BigQuery

Google BigQuery is a fully managed, serverless data warehouse that enables scalable analysis over petabytes of data. The Data Connect integration with BigQuery allows you to automatically sync your Contentsquare data to BigQuery for advanced analysis and joining with other business data.

Before setting up the BigQuery integration, ensure you:

  1. Have a Google Cloud Platform (GCP) project.
  2. Enable billing in the GCP project.
  3. Enable the BigQuery API
  4. Know the region you want to use among us, eu, europe-west1, europe-west2, us-central1, us-west1, us-west2, australia-southeast1, europe-west6, or us-east4.
  5. (Optional) Decide on a name for your dataset (default is project_environment).

These prerequisites are also outlined in Google Cloud Platform quick-start guide

Within the GCP dashboard for your selected project, visit IAM & admin settings and click + Add.

In the subsequent view, add heap-sql@heap-204122.iam.gserviceaccount.com as a BigQuery User and save the new permission. At minimum, this account need to be assigned to a dataEditor role, and requires the following permissions:

Project Permissions

  • bigquery.datasets.get
  • bigquery.jobs.create

Dataset Permissions

  • bigquery.routines.create
  • bigquery.routines.delete
  • bigquery.routines.get
  • bigquery.routines.list
  • bigquery.routines.update
  • bigquery.tables.create
  • bigquery.tables.delete
  • bigquery.tables.get
  • bigquery.tables.getData
  • bigquery.tables.list
  • bigquery.tables.update
  • bigquery.tables.updateData

See BigQuery’s access control doc to learn more about the different roles in BigQuery, and see this StackOverflow response for steps to grant individual permissions to create a custom IAM role for Contentsquare.

If you must, you can use your own GCP service account and have Data Connect write to a bucket in your Cloud Storage. Contentsquare will authenticate as your service account to deliver files into your bucket and if configured load them into BigQuery. In this case, provide Contentsquare teams with the:

  • Email associated with your GCP service account
  • Private key for this service account
  • Bucket name

If you have a Virtual Private Cloud:

  • Create a GCS staging bucket that allows ingress from outside the perimeter and share the bucket name with Contentsquare
  • Setup a perimeter bridge including this staging bucket and the target BigQuery dataset
  1. Log in to Contentsquare.

  2. Navigate to Analysis setup > Data Connect.

  3. Select Connect next to BigQuery

  4. Enter your BigQuery hostname and select Next.

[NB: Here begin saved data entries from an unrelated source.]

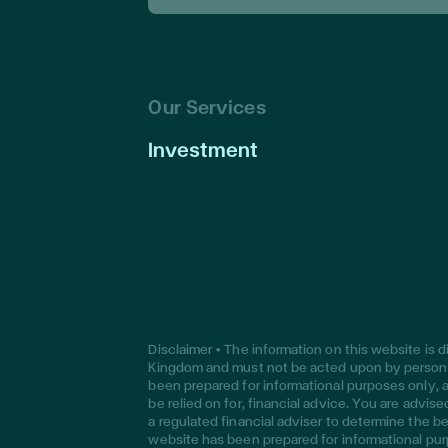
Our Services
Investment
Disclaimer • The information on this website is 
Kingdom and must not be acted upon by persons
been prepared for informational purposes only, a
be relied on for, financial advice. You are advi
a regulated financial adviser to determine the be
website has been prepared for informational pur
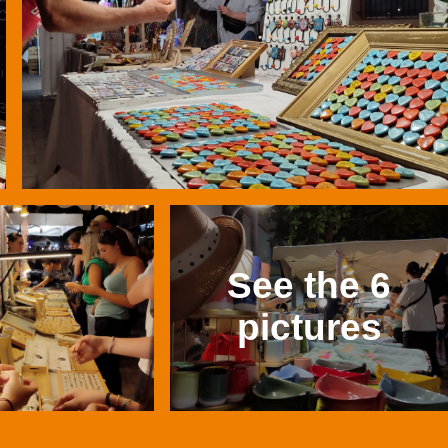
See the 6
pictures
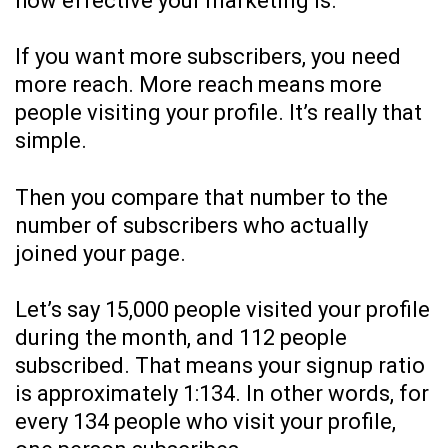
how effective your marketing is.
If you want more subscribers, you need
more reach. More reach means more
people visiting your profile. It’s really that
simple.
Then you compare that number to the
number of subscribers who actually
joined your page.
Let’s say 15,000 people visited your profile
during the month, and 112 people
subscribed. That means your signup ratio
is approximately 1:134. In other words, for
every 134 people who visit your profile,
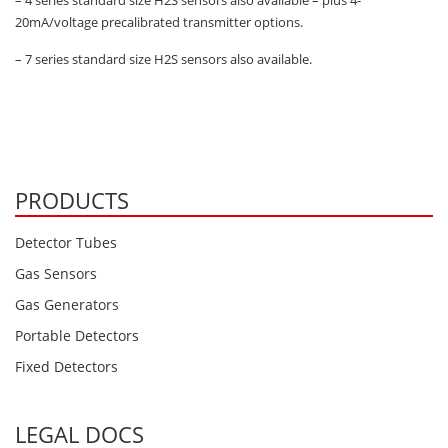
– 4 series standard size H2S sensors also available – plus 4-
20mA/voltage precalibrated transmitter options.
– 7 series standard size H2S sensors also available.
PRODUCTS
Detector Tubes
Gas Sensors
Gas Generators
Portable Detectors
Fixed Detectors
LEGAL DOCS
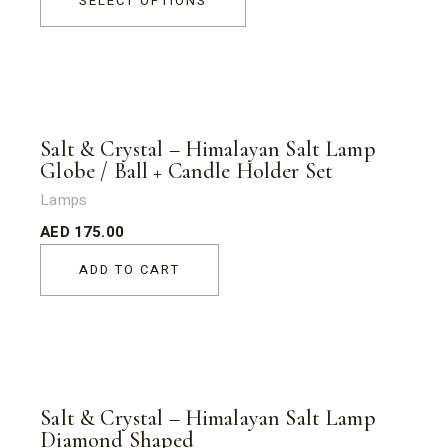
SELECT OPTIONS
Salt & Crystal – Himalayan Salt Lamp
Globe / Ball + Candle Holder Set
Lamps
AED
175.00
ADD TO CART
Salt & Crystal – Himalayan Salt Lamp
Diamond Shaped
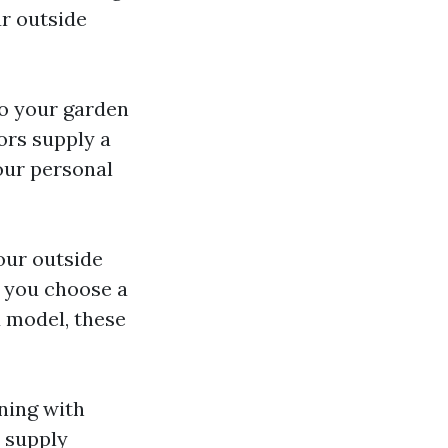
ur outside
 to your garden
ors supply a
your personal
our outside
r you choose a
 model, these
ning with
 supply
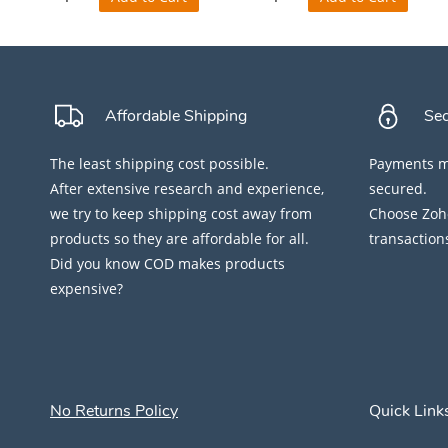
Affordable Shipping
Se
The least shipping cost possible.
Payments ma
After extensive research and experience,
secured.
we try to keep shipping cost away from
Choose Zoho
products so they are affordable for all.
transaction
Did you know COD makes products
expensive?
No Returns Policy
Quick Link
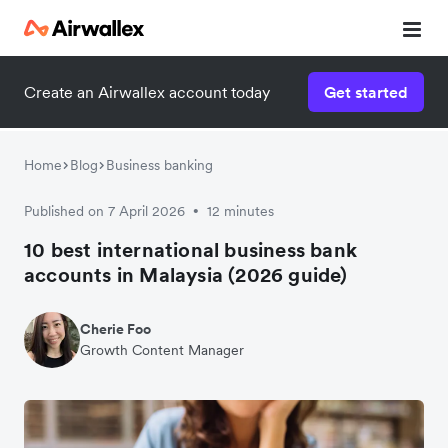
Create an Airwallex account today
Get started
Home
Blog
Business banking
Published on 7 April 2026
12 minutes
•
10 best international business bank
accounts in Malaysia (2026 guide)
Cherie Foo
Growth Content Manager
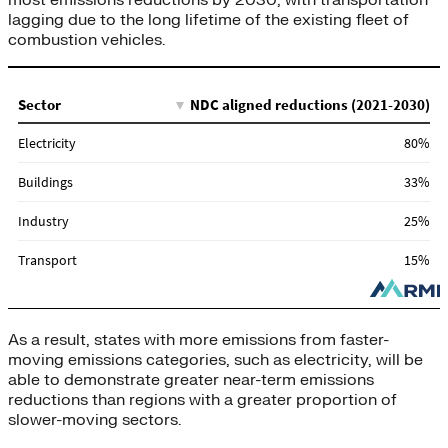
most emissions reductions by 2030, with transportation
lagging due to the long lifetime of the existing fleet of
combustion vehicles.
As a result, states with more emissions from faster-
moving emissions categories, such as electricity, will be
able to demonstrate greater near-term emissions
reductions than regions with a greater proportion of
slower-moving sectors.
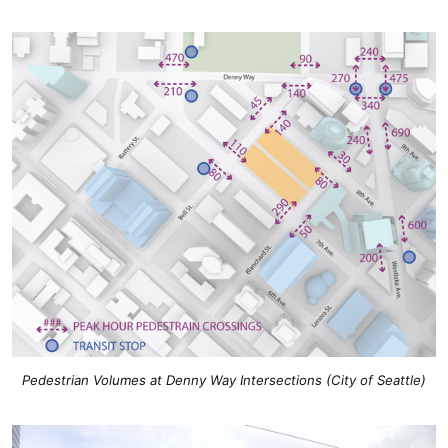
Pedestrian Volumes at Denny Way Intersections (City of Seattle)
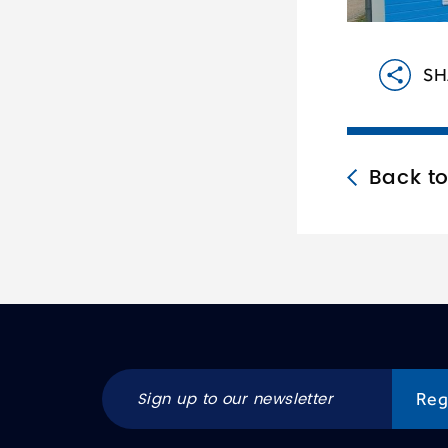
SH
Back t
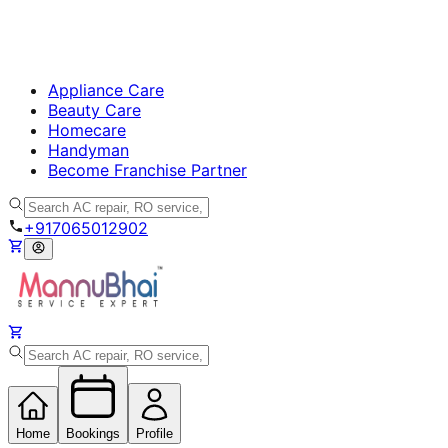
Appliance Care
Beauty Care
Homecare
Handyman
Become Franchise Partner
+917065012902
Home
Bookings
Profile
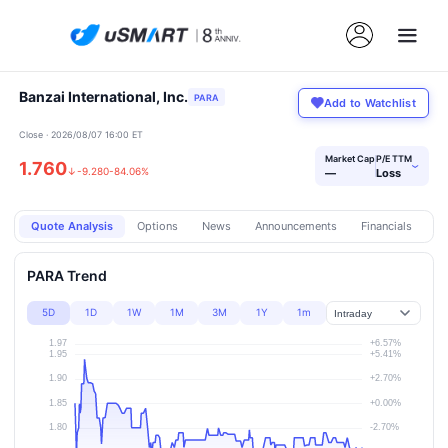
Banzai International, Inc.
PARA
Add to Watchlist
Close · 2026/08/07 16:00 ET
Market Cap
P/E TTM
1.760
›
↓
-9.280
-84.06%
—
Loss
Quote Analysis
Options
News
Announcements
Financials
Pr
PARA Trend
5D
1D
1W
1M
3M
1Y
1m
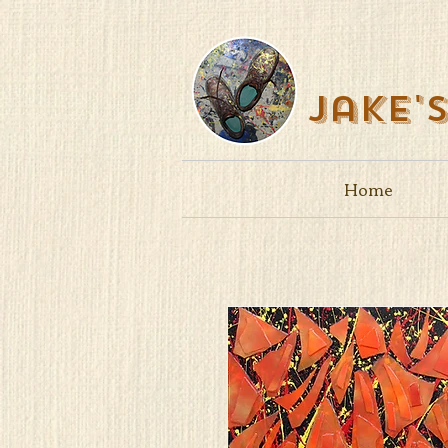
Jake'
Home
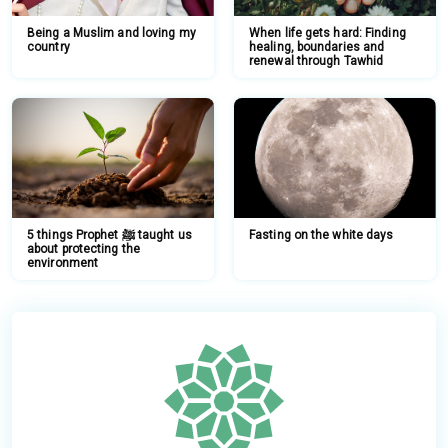
Being a Muslim and loving my
When life gets hard: Finding
country
healing, boundaries and
renewal through Tawhid
5 things Prophet ﷺ taught us
Fasting on the white days
about protecting the
environment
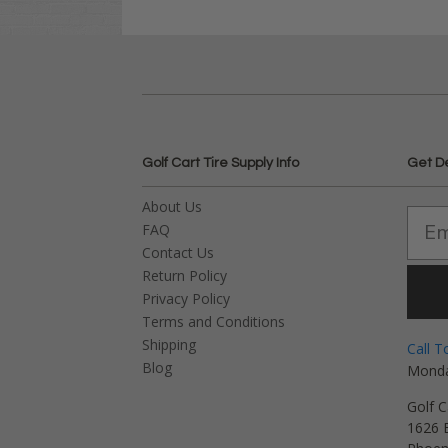
Golf Cart Tire Supply Info
Get D
About Us
FAQ
Contact Us
Return Policy
Privacy Policy
Terms and Conditions
Shipping
Call T
Blog
Monda
Golf C
1626 E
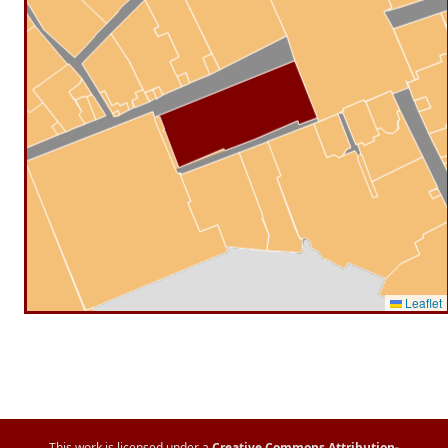
Leaflet
This work is licensed under a
Creative Commons Attribution-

  5. Supply the required information:

    • Your Project ID, which you can find in the Project info section of your GCP project dashboard (make sure you’re in the correct project).
    • Your region: us, eu, europe-west1, europe-west2, us-central1, us-west1, us-west2, australia-southeast1, europe-west6, or us-east4.
    • The dataset name override if you don’t want the default. The default dataset name is project_environment. For example, the Main Production environment will default to a dataset name of main_production.
  6. Select Connect.